■ The task
Return each entry word for word, without its pictures.

[Items listed in a dataset]
== == ==

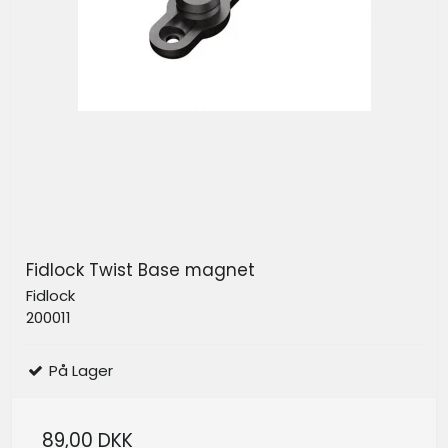
Fidlock Twist Base magnet
Fidlock
200011
På Lager
89,00 DKK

== == ==

■ Task solution
Fidlock Twist Base magnet
Fidlock
200011
På Lager
89,00 DKK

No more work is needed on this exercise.